Klop dengan Mertua, Kompak dengan Istri
IFA Isfansyah tertarik pada perfilman nasional pada pengujung 1999. Saat itu dia masih berstatus mahasiswa di Jogjakarta. Sutradara yang menginspirasinya adalah Eddie Cahyono. Ya. Ternyata bukan Garin Nugroho. ”Eddie yang mengajari saya cara membuat film sampai akhirnya kami berpartner,” ungkap Ifa saat dihubungi Jawa Pos pada Minggu (19/9).
Belakangan, dia dan Eddie sering menggarap proyek bersama. Yang paling anyar adalah film Losmen Bu Broto.
Ifa sudah dua dekade menekuni dunia film. Puluhan film pendek dan panjang lahir dari kerja kerasnya. Dia juga menyabet banyak penghargaan. Baik dari ajang festival film nasional maupun internasional.

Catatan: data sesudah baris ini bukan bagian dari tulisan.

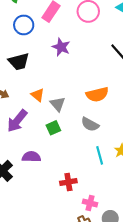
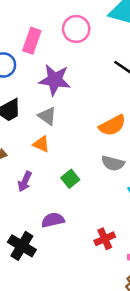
purple star: (61, 47) -> (55, 80), size x1.4
gray triangle: (58, 104) -> (47, 116), moved
purple arrow: (17, 121) -> (25, 181), size x0.7

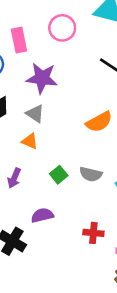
pink rectangle: (32, 41) -> (19, 40), turned -30
gray semicircle: (113, 163) -> (91, 174), moved
red cross: (105, 239) -> (93, 233), turned 30

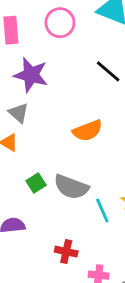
gray semicircle: (91, 174) -> (71, 187), size x1.4

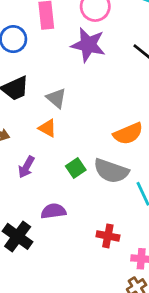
purple star: (31, 75) -> (88, 45), moved
orange semicircle: (88, 131) -> (128, 134), moved

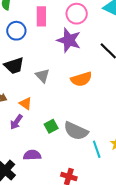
orange triangle: (47, 128) -> (26, 104), moved
orange semicircle: (128, 134) -> (81, 79), moved

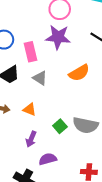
pink rectangle: (41, 16) -> (31, 52), moved
purple arrow: (16, 122) -> (31, 139), moved

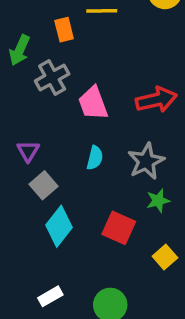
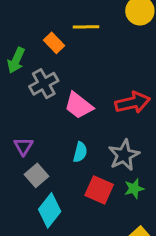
orange rectangle: (64, 30) -> (54, 43), turned -30
pink trapezoid: (93, 103) -> (79, 106), turned -32
red square: (119, 228) -> (99, 190), moved

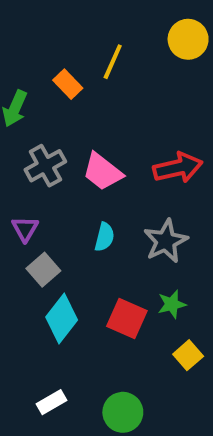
yellow line: (86, 27) -> (113, 62), turned -65
gray cross: (44, 84) -> (45, 166), moved
green star: (134, 189) -> (172, 304), moved
red square: (99, 190) -> (127, 319), moved

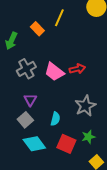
red arrow: (178, 168) -> (77, 69), moved, size x0.7
purple triangle: (25, 229) -> (30, 100), moved
cyan semicircle: (105, 237) -> (55, 119), moved
cyan diamond: (62, 319) -> (34, 144), turned -75

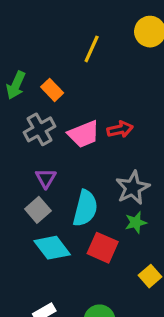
orange rectangle: (37, 29) -> (52, 90), moved
pink trapezoid: (54, 72) -> (84, 134), turned -60
cyan semicircle: (55, 119) -> (85, 208), size x1.6
green star: (88, 137) -> (136, 222), moved

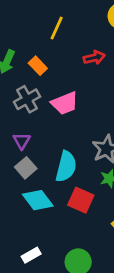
yellow line: (92, 49) -> (57, 28), moved
red arrow: (120, 129) -> (94, 58), moved
purple triangle: (46, 178) -> (22, 141), moved

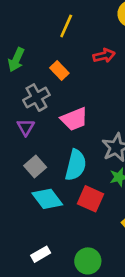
orange rectangle: (38, 66) -> (59, 70), moved
pink trapezoid: (65, 103) -> (74, 119), moved
purple triangle: (22, 141) -> (26, 127), moved

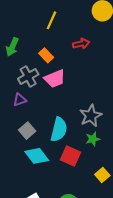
pink trapezoid: (74, 119) -> (55, 79), moved
purple triangle: (26, 127) -> (20, 100), turned 40

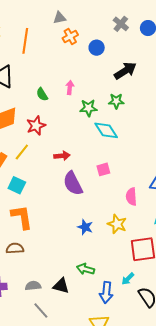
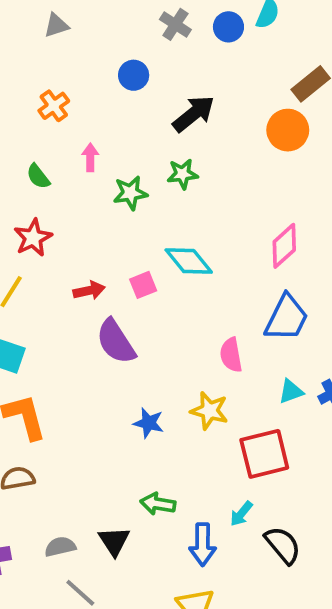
orange cross: (70, 36) -> (54, 106), moved
cyan diamond: (106, 130) -> (189, 261), moved
pink square: (103, 169) -> (143, 285), moved
black triangle: (61, 286) -> (114, 541), turned 48

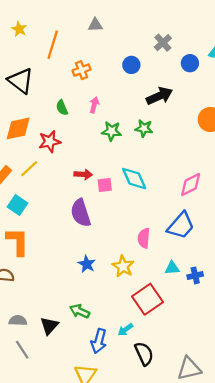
blue circle: (228, 27) -> (190, 63), moved
red arrow: (89, 291) -> (83, 174), moved
red square: (264, 454) -> (148, 299), turned -36

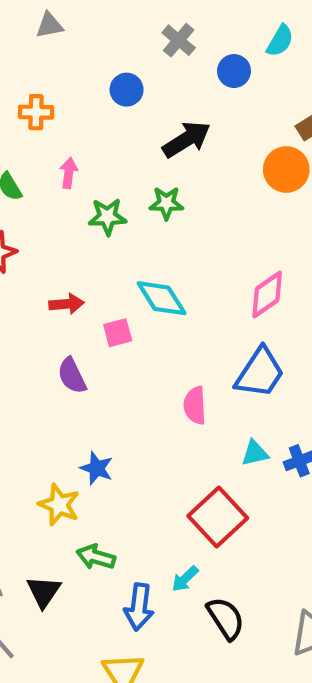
orange cross: (82, 70) -> (36, 112), turned 30
pink square: (105, 185) -> (118, 333), moved
purple semicircle: (81, 213) -> (72, 376), size x0.7
yellow star: (123, 266) -> (59, 505), moved

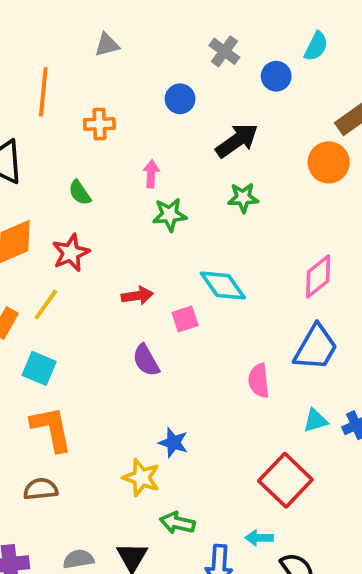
pink arrow: (69, 173) -> (151, 174), moved
green star: (166, 203) -> (243, 198), moved
cyan arrow: (185, 579) -> (259, 538), turned 48

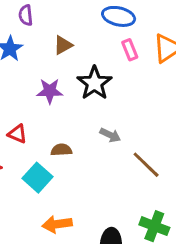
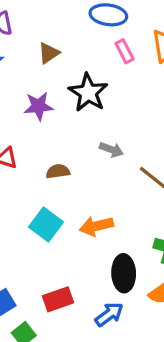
cyan square: (38, 178) -> (46, 224), moved
orange arrow: (57, 224) -> (96, 226), moved

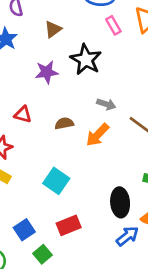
cyan square: (46, 224) -> (56, 181), moved
orange arrow: (96, 226) -> (98, 135), moved, turned -30
blue arrow: (109, 314) -> (127, 236), moved

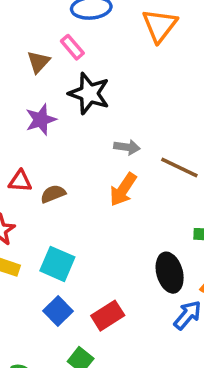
pink rectangle: (113, 25) -> (72, 47), moved
brown semicircle: (64, 123) -> (53, 194), moved
cyan square: (56, 181) -> (57, 264), moved
blue square: (24, 230) -> (58, 311), moved

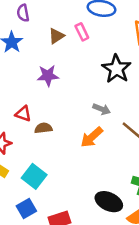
black star: (89, 93) -> (116, 69), moved
black ellipse: (170, 273) -> (109, 202), turned -64

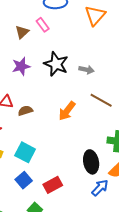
black star: (116, 69) -> (56, 64), moved
gray arrow: (102, 109) -> (86, 70), moved
black ellipse: (109, 202) -> (91, 162), turned 65

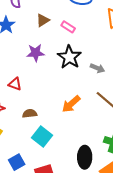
pink rectangle: (43, 25) -> (68, 27), moved, turned -32
brown semicircle: (25, 111) -> (30, 113), moved
cyan square: (25, 152) -> (42, 136), moved

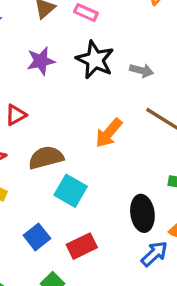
red triangle: (15, 84) -> (16, 115), turned -40
brown semicircle: (30, 113) -> (46, 158), size x1.5

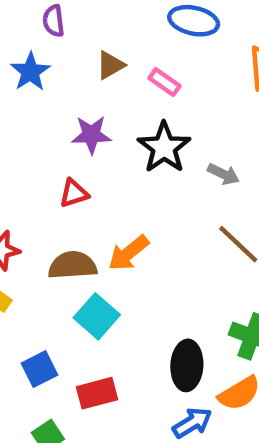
red triangle: (16, 115) -> (74, 193), moved
orange arrow: (109, 133) -> (128, 253), moved

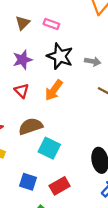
red triangle: (74, 193) -> (22, 91), turned -42
orange arrow: (128, 253) -> (54, 90), moved
blue square: (39, 369) -> (28, 182), turned -30

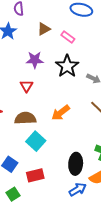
orange arrow: (54, 90) -> (61, 113), moved

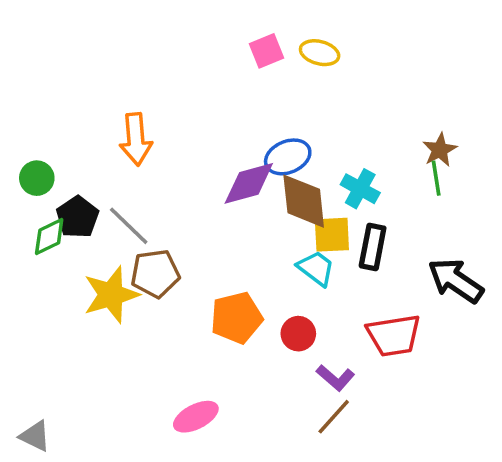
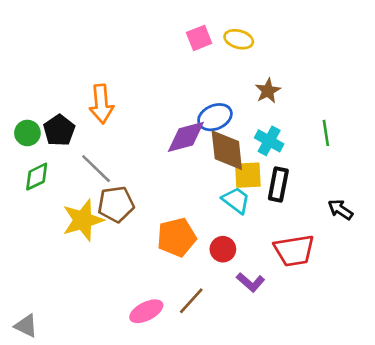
brown star: (440, 150) -> (268, 91), moved
black pentagon: (77, 217) -> (59, 130), moved
black arrow: (456, 281) -> (340, 210), size x0.6
brown line: (334, 417) -> (191, 301), moved

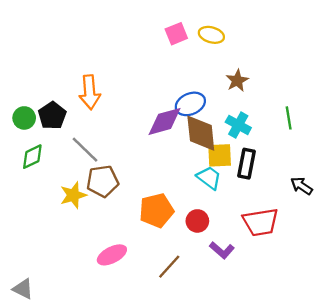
yellow star: (83, 220) -> (73, 195), size x0.7
pink ellipse: (146, 311) -> (112, 255), moved

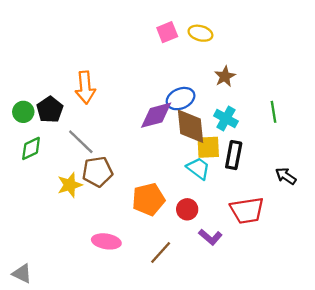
pink ellipse: (112, 255) -> (106, 241), turned 36

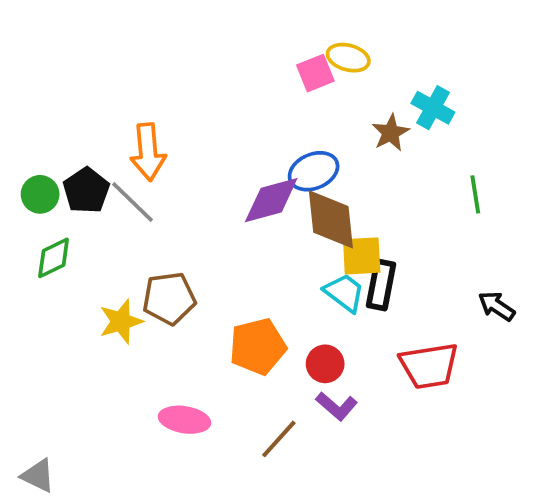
pink square: (167, 32) -> (315, 73), moved
cyan cross: (226, 118) -> (433, 108), moved
gray line: (81, 142) -> (132, 202), moved
black rectangle: (234, 155) -> (381, 285), moved
purple L-shape: (210, 237) -> (337, 406), moved

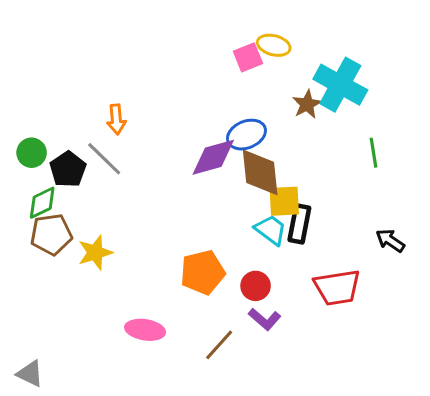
cyan cross: (433, 108) -> (340, 85), size x1.6
orange arrow: (148, 152) -> (116, 119), size x0.7
black pentagon: (86, 191) -> (68, 169), moved
brown pentagon: (169, 298) -> (51, 234), moved

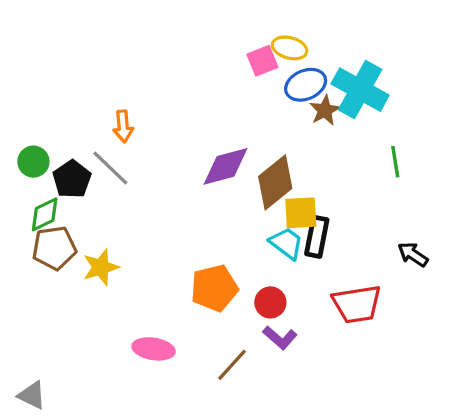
blue ellipse: (246, 135) -> (306, 85), moved
brown diamond: (260, 172) -> (275, 182), turned 57

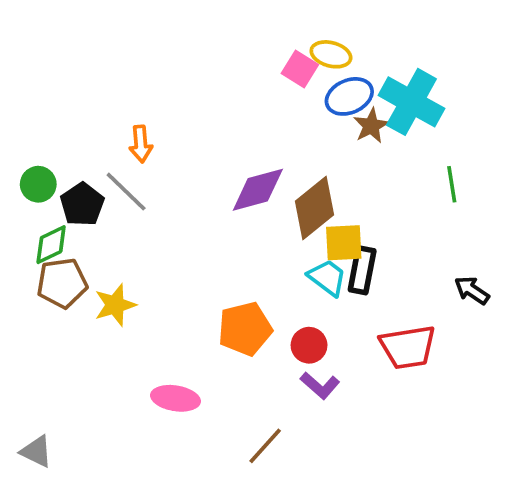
pink square: (262, 61) -> (300, 69), turned -36
brown line: (232, 365) -> (265, 446), moved

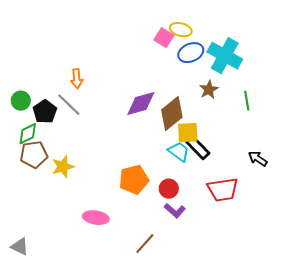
brown star: (371, 126) -> (209, 90), moved
black rectangle: (362, 270) -> (198, 148), turned -55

Suami Kamila Andini itu tidak pernah terpaku pada satu genre film saja. Ifa tertarik pada keberagaman yang merefleksikan identitas bangsa. Karena itulah, film yang dia sutradarai atau produseri selalu kental budaya. Ifa berusaha menonjolkan penggunaan bahasa daerah dalam karyanya. Film Yuni berbahasa Banten. Sekala Niskala berbahasa Bali. Mountain Song berbahasa Palu. Tura berbahasa Tegal. ”Memang sudah semestinya seperti itu. Bahasa bisa menuturkan sinema kita,” tegas pria 41 tahun tersebut.
Selain itu, menurut Ifa, film harus bisa menjadi tontonan yang fleksibel. Dalam arti komunikatif. Alur ceritanya juga harus jelas. ”Makanya, semua film saya komunikatif, genrenya bermacammacam,” katanya.
Pilihan untuk menjadikan keragaman budaya sebagai daya tarik film membuat Ifa semakin klop dengan ayah mertuanya, Garin Nugroho. Mereka berdua kerasan ngobrol soal film. Apalagi, Garin adalah juri dalam festival-festival film yang Ifa ikuti. Keduanya saling kenal sejak 2001. ”Kami punya perspektif yang sama. Saya menerima banyak masukan yang menguatkan,” u ayah Rintik dan Binar tersebut.
Berkutat di dunia yang sama, hubungan Ifa dengan Garin kian dekat. Mereka lantas mendirikan JogjaNETPAC Asian Film Festival (JAFF) pada 2006.
Jagat perfilman pula yang mempertemukan Ifa dengan Dini. Mereka kali pertama bertemu saat Dini menyelesaikan film perdananya. Setelah Dini menamatkan studinya di Melbourne pada 2007, hubungan mereka kian dekat. Namun, tidak demikian dengan jarak. Sebab, saat Dini pulang ke tanah air, Ifa justru terbang ke Korea Selatan untuk menuntut ilmu tentang film dan video di Dongseo University/ Im Kwon Taek College of Film and Media Arts.
”Pas saya pulang pada 2009, kami jadi lebih mengenal. Seperti keluarga sendiri,” ucap Ifa. Tiga tahun kemudian, mereka memutuskan untuk menikah. Setelah berumah tangga, Ifa dan Dini makin kompak. Mereka mendukung profesi satu sama lain dan mereka juga tim yang hebat untuk urusan rumah. Ifa dan Dini tidak mengotakngotakkan peran suami dan istri. Semua pekerjaan rumah dilakukan bersama.